Nairobi: Parlament Burundi mianował nową Komisję Praw Człowieka w późny poniedziałek po tym, jak poprzedni szef uciekł na wygnanie i powiedział, że jego misją jest „walka” Organizacja Narodów ZjednoczonychWysłannik praw.
Międzynarodowe grupy praw od dawna oskarżają rząd Burundi o stłumienie społeczeństwa obywatelskiego, opozycji politycznej i mediów.
Własna krajowa niezależna Komisja Praw Człowieka została uznana za blisko rządu, ale opublikował raport w styczniu opisujący setki naruszeń.
To doprowadziło jego prezydenta Sixte Vigny Nimuraraba do ucieczki na wygnanie po tym, jak został skrytykowany przez szefa Zgromadzenia Narodowego, a następnie oskarżony o korupcję.
Po długiej debacie w niedzielę Zgromadzenie Narodowe zatwierdziło zupełnie nową radę siedmiu członków Komisji, kierowanej przez biskupa, Martina Blaise’a Nyaboho, który w przeszłości zdecydowanie wypowiedział się przeciwko opozycji.
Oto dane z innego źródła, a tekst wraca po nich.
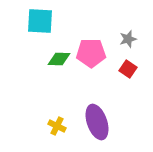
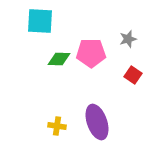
red square: moved 5 px right, 6 px down
yellow cross: rotated 18 degrees counterclockwise
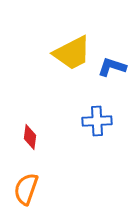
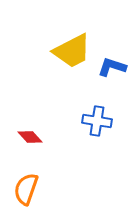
yellow trapezoid: moved 2 px up
blue cross: rotated 12 degrees clockwise
red diamond: rotated 50 degrees counterclockwise
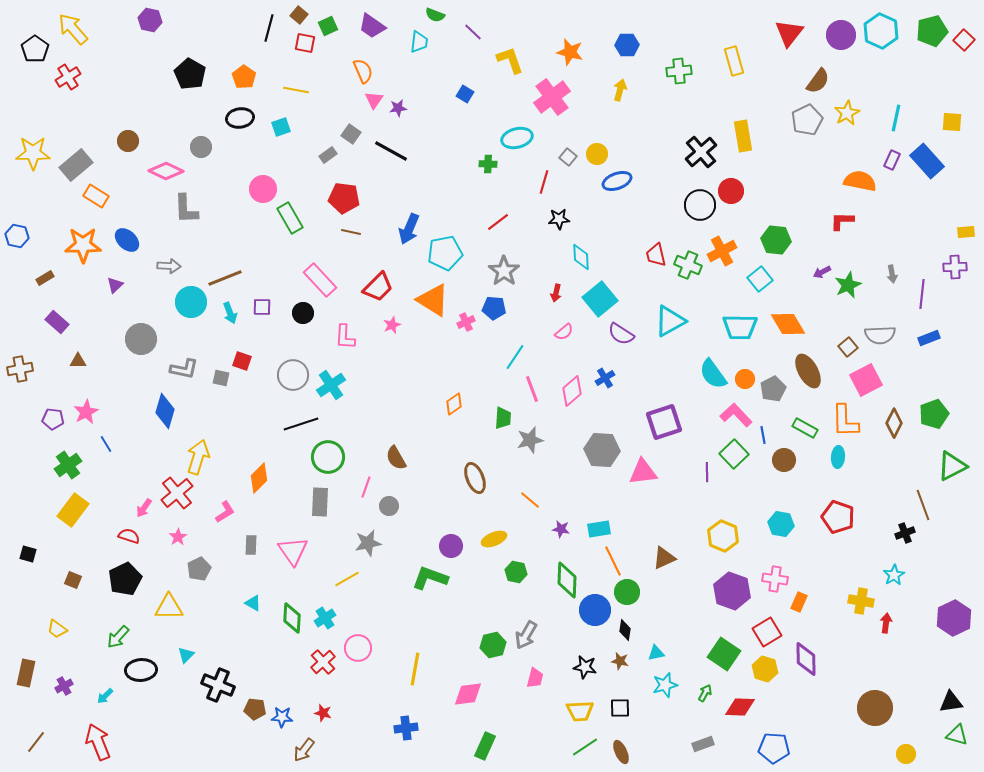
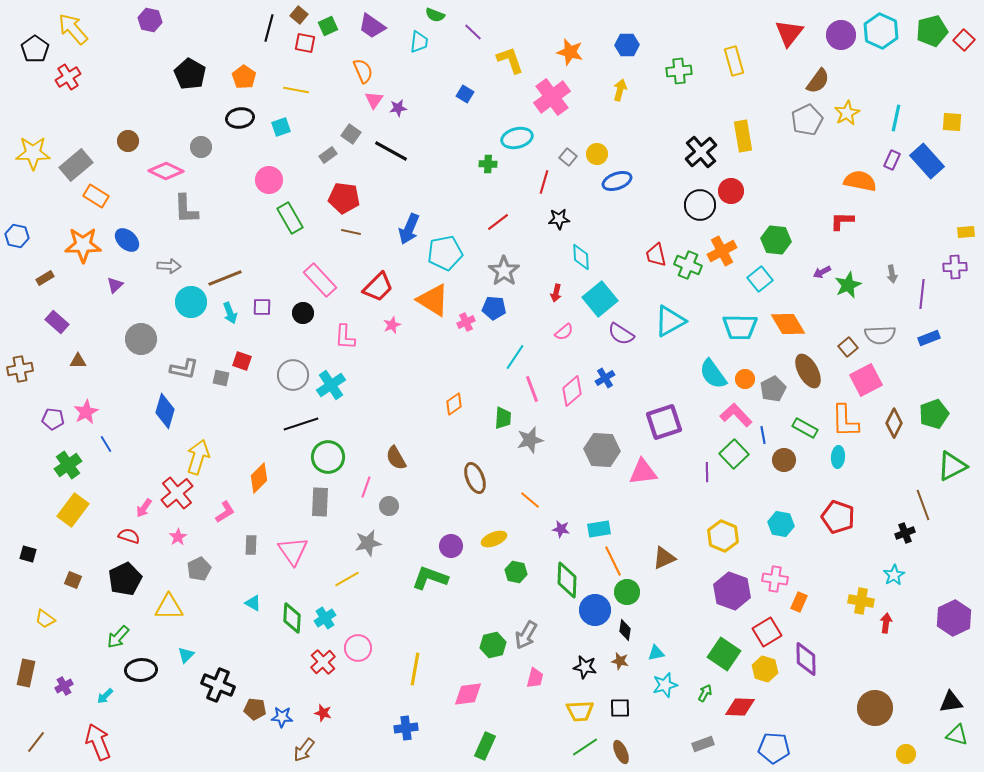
pink circle at (263, 189): moved 6 px right, 9 px up
yellow trapezoid at (57, 629): moved 12 px left, 10 px up
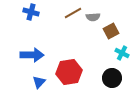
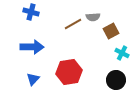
brown line: moved 11 px down
blue arrow: moved 8 px up
black circle: moved 4 px right, 2 px down
blue triangle: moved 6 px left, 3 px up
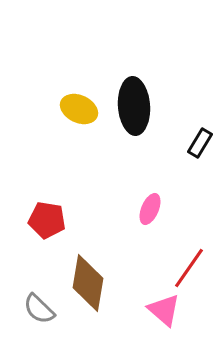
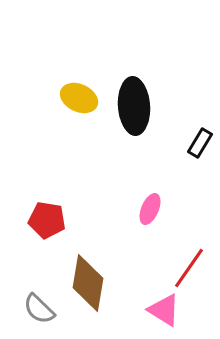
yellow ellipse: moved 11 px up
pink triangle: rotated 9 degrees counterclockwise
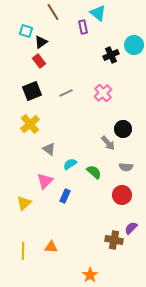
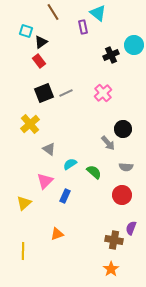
black square: moved 12 px right, 2 px down
purple semicircle: rotated 24 degrees counterclockwise
orange triangle: moved 6 px right, 13 px up; rotated 24 degrees counterclockwise
orange star: moved 21 px right, 6 px up
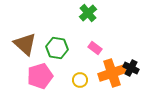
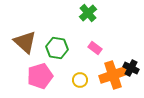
brown triangle: moved 2 px up
orange cross: moved 1 px right, 2 px down
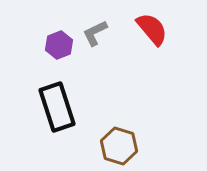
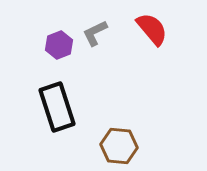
brown hexagon: rotated 12 degrees counterclockwise
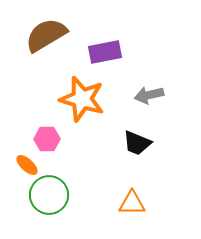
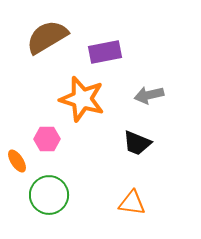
brown semicircle: moved 1 px right, 2 px down
orange ellipse: moved 10 px left, 4 px up; rotated 15 degrees clockwise
orange triangle: rotated 8 degrees clockwise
Prezydent Zgromadzenia Narodowego Gelase Daniel Ndabirabe wykorzystał tę okazję, aby skrytykować Fortune Gaetan Zongo, specjalny sprawozdawca ONZ ds. Praw człowieka w Burundi.
Raport Zongo z sierpnia wyszczególnił „powszechną bezkarność, jaką cieszył się sprawcy naruszeń praw człowieka … pogarszająca się sytuacja bezpieczeństwa … i wzrost liczby przypadków wymuszonego zniknięcia i arbitralnego aresztowania”.
W wiadomości do nowej Krajowej Komisji ds. Praw Narodowych, udostępnionej w mediach społecznościowych, prezydent Zgromadzenia Narodowego powiedział: „Twoją misją będzie walka i sprowadzenie fortuny Gaetan Zongo … i położenie kresu niesprawiedliwym oskarżeniom o naruszenia praw człowieka”.
Nimuraba, poprzedni szef komisji, uciekł do Europy w zeszłym miesiącu, według źródła dyplomatycznego i lokalnych mediów, po tym, jak jego dom został przeszukany przez National Intelligence Service i policję.
Pacifique Nininahazwe, kolejny działacz na rzecz praw, powiedział AFP, że parlament jest nielegalny, aby zastąpić prawo do praw w połowie mandatu.
Powiedział, że wszyscy nowi komisarze byli blisko partii rządzącej i mieli niewielkie doświadczenie w pracy w zakresie praw człowieka. „To najgorszy zespół, jaki kiedykolwiek wprowadzili” – powiedział.
Dwóch członków Komisji Prawdy i Pojednania Burundi, ustanowionych w celu spojrzenia na historyczną przemoc etniczną, również uciekło na wygnanie w tym roku. Pastor Clement Noe Ninziza i Aloys Batungwanayo uciekli z kraju w lutym po tym, jak został oskarżony o dzielenie „inteligencji z wrogiem”, zgodnie ze źródłami wewnętrznymi i lokalną prasą.